Here’s where we made intentional tradeoffs:
Venue Choice: Hotel vs. Specialty Venue
Instead of selecting a highly customized venue, we chose a hotel. While it may not have offered the same level of uniqueness, it provided significant cost efficiencies.F&B Minimum vs. External Catering
A hotel with a food & beverage minimum allowed us to consolidate costs. Compared to sourcing a venue plus catering separately, this reduced logistical complexity and avoided layered vendor expenses.Built-In Infrastructure vs. Custom Builds
Hotels come equipped with:
Tables
Chairs
Linens
Labor
This eliminated the need for large rental orders, saving money, time, and labor. In exchange, we gave up some level of customization and design flexibility.
Overall Infrastructure Simplification
Rather than building out extensive custom environments, we focused on what was essential. This meant being selective about where to invest in production versus where to simplify.
Location Strategy
Choosing a more accessible location helped support attendance and logistics, even if it meant compromising on a more niche or “perfect” setting.
The Advantage: Time as a Budget Tool
One of the biggest factors in this event’s success was time.
Because Le Marché wasn’t rushed, we were able to:
Source more cost-effective vendors
Compare options instead of defaulting to convenience
Make thoughtful, strategic decisions rather than reactive ones
Time gave us the ability to be budget-conscious without sacrificing quality where it mattered most.
Aligning Budget with Revenue
A strong event budget has to align with revenue goals.

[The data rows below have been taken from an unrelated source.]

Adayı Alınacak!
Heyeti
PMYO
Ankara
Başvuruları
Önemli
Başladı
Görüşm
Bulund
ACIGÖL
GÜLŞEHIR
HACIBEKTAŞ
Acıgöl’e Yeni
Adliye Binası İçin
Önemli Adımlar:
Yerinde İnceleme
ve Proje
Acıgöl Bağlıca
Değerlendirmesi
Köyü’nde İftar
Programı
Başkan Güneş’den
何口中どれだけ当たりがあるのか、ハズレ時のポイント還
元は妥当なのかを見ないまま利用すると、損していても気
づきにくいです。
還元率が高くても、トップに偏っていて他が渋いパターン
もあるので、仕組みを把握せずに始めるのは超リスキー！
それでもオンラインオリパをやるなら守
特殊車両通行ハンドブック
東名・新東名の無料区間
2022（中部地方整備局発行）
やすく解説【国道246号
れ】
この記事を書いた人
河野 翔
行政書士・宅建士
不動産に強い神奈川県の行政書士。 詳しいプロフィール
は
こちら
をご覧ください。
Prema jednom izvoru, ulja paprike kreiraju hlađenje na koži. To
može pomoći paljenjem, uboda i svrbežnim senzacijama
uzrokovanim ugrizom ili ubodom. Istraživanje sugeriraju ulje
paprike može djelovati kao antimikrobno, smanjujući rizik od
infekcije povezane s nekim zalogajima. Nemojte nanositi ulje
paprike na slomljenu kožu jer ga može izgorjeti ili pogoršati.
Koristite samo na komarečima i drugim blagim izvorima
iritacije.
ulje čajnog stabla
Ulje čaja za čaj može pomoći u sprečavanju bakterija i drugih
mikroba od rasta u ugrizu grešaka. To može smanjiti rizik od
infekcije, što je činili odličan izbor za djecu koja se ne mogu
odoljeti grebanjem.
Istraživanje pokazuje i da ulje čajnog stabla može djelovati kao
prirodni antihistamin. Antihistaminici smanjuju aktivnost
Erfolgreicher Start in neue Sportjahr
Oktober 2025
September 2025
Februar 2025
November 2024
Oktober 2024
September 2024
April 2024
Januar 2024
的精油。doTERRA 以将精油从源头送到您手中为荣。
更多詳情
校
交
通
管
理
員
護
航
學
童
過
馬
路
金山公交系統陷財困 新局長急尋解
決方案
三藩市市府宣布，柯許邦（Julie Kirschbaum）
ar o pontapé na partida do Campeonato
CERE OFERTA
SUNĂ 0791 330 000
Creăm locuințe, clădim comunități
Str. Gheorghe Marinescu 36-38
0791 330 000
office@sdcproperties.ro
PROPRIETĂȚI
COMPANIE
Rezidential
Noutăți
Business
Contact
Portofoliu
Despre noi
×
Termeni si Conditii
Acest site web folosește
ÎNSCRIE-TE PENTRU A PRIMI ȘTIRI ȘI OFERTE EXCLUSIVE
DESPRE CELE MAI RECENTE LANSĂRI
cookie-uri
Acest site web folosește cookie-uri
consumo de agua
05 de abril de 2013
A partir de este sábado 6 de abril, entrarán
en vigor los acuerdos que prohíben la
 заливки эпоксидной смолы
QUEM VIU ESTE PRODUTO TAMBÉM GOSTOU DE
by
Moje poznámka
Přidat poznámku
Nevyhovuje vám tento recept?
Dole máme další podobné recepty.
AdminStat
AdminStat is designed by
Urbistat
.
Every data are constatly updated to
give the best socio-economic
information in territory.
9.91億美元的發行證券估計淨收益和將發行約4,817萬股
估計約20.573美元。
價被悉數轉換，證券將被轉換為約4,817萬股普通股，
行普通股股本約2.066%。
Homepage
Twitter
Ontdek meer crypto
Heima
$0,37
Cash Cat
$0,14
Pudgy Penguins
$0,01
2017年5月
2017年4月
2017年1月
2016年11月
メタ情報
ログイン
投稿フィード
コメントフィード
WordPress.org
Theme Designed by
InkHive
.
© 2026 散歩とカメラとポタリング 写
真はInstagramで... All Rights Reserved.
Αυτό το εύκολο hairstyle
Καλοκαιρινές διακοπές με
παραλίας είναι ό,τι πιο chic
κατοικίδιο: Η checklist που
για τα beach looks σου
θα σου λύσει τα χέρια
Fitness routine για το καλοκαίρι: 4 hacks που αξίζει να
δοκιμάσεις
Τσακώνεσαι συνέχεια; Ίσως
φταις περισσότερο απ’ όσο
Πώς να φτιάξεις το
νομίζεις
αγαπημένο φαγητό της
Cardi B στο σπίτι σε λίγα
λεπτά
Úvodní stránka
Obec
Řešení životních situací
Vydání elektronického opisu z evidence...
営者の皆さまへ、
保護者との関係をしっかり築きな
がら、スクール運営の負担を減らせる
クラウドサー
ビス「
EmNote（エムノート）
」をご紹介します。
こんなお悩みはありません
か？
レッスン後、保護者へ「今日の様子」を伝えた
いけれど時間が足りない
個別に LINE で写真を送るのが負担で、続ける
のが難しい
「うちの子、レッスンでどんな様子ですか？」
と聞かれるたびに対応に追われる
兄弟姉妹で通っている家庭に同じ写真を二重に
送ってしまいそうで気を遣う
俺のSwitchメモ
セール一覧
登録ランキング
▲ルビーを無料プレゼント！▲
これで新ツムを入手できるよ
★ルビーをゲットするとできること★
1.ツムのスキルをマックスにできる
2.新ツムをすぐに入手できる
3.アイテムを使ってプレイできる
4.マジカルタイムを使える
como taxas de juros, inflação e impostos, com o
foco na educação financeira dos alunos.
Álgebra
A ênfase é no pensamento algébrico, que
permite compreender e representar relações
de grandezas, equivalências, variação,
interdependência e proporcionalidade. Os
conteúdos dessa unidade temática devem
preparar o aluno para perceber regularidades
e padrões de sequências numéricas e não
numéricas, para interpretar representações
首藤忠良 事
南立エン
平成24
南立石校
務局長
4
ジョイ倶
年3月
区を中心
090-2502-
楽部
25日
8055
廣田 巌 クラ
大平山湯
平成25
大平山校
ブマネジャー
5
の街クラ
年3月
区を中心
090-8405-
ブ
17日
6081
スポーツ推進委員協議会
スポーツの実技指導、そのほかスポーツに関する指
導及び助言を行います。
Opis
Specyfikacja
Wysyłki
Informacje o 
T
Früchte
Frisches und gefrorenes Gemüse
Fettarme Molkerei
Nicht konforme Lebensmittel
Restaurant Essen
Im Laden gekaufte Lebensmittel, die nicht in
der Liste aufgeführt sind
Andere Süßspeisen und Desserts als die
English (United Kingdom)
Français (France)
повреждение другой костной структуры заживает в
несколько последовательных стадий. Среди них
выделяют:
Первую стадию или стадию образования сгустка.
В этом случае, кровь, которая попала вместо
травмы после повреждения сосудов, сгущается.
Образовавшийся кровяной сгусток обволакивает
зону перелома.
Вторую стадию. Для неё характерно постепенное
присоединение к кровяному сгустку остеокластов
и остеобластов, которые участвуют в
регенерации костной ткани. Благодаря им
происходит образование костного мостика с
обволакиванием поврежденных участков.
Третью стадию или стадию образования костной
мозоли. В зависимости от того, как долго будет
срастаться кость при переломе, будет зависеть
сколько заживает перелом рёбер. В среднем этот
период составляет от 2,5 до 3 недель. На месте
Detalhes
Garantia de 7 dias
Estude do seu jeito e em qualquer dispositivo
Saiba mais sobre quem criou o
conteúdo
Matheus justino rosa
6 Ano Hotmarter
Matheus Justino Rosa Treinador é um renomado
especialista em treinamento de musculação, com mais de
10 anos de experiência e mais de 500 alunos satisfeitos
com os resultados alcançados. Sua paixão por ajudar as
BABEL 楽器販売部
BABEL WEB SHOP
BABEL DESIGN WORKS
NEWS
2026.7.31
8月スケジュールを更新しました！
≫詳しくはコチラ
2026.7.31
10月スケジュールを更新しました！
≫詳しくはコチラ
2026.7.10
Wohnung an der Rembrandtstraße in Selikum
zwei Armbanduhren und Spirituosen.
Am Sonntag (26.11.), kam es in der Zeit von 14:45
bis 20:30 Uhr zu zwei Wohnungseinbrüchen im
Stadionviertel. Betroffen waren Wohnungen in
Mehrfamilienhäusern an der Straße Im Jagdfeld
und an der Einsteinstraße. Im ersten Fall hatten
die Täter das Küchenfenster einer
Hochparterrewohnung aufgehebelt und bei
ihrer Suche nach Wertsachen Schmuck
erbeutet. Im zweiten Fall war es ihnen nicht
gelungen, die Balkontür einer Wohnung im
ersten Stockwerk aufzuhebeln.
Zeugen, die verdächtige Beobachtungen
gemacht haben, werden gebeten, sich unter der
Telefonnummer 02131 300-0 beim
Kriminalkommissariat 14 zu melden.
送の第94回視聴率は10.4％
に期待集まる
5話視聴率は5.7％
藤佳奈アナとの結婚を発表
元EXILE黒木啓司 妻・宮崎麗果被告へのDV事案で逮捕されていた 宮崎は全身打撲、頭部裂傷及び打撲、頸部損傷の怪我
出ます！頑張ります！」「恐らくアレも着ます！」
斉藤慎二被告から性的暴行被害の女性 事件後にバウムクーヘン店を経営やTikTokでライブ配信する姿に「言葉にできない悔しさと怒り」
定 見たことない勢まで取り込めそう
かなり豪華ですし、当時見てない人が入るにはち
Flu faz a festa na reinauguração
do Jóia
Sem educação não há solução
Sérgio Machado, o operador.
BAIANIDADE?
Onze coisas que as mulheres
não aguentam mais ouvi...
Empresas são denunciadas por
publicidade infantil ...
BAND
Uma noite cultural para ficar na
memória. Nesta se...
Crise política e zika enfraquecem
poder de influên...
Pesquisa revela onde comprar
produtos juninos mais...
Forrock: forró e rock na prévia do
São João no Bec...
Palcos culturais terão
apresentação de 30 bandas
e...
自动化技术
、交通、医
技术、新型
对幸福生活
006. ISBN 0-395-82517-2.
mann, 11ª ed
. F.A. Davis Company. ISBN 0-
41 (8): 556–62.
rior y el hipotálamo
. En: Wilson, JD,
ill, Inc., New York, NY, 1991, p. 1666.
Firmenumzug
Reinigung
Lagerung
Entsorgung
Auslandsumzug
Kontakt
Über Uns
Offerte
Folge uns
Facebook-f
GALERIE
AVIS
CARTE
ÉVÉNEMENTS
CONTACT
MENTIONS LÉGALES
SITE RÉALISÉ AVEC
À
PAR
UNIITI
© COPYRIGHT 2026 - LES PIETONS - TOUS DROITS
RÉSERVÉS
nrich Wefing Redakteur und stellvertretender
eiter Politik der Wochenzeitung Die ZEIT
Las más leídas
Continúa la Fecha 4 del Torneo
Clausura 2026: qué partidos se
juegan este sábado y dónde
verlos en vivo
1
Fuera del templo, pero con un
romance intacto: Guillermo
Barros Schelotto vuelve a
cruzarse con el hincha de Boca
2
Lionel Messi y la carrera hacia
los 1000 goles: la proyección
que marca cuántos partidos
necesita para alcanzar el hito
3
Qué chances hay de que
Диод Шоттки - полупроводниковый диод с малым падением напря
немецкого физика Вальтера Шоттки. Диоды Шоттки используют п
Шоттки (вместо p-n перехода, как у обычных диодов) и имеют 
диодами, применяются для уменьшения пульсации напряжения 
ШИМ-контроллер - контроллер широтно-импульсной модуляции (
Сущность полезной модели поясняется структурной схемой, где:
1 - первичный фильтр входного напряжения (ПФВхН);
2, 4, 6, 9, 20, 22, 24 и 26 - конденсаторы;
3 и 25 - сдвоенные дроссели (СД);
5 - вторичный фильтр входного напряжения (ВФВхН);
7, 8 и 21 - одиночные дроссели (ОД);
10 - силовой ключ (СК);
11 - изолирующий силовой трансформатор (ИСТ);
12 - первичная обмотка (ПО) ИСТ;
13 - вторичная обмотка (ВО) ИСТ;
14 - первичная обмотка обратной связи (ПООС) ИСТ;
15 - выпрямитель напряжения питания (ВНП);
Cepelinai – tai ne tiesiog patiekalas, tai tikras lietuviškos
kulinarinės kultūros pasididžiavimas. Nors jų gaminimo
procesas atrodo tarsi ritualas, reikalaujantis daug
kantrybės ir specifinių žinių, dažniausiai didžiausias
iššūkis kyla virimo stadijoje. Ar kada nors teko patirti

For Le Marché, this meant:
Ensuring expenses were realistic relative to projected income
Avoiding overspending that would jeopardize future iterations
Building a model that could scale year over year
If an event loses money in year one, it often doesn’t get a year two. By keeping revenue and expenses aligned, we created a sustainable foundation, not just a one-time success.
The Takeaway
Budgeting isn’t about limitations, it’s about priorities.
Le Marché du Chocolat is a clear example of how:
Strategic tradeoffs can protect your bottom line
Time can be one of your greatest financial assets
Aligning revenue and expenses sets you up for long-term growth
The result was an event that wasn’t just beautiful, it was viable, repeatable, and positioned to evolve.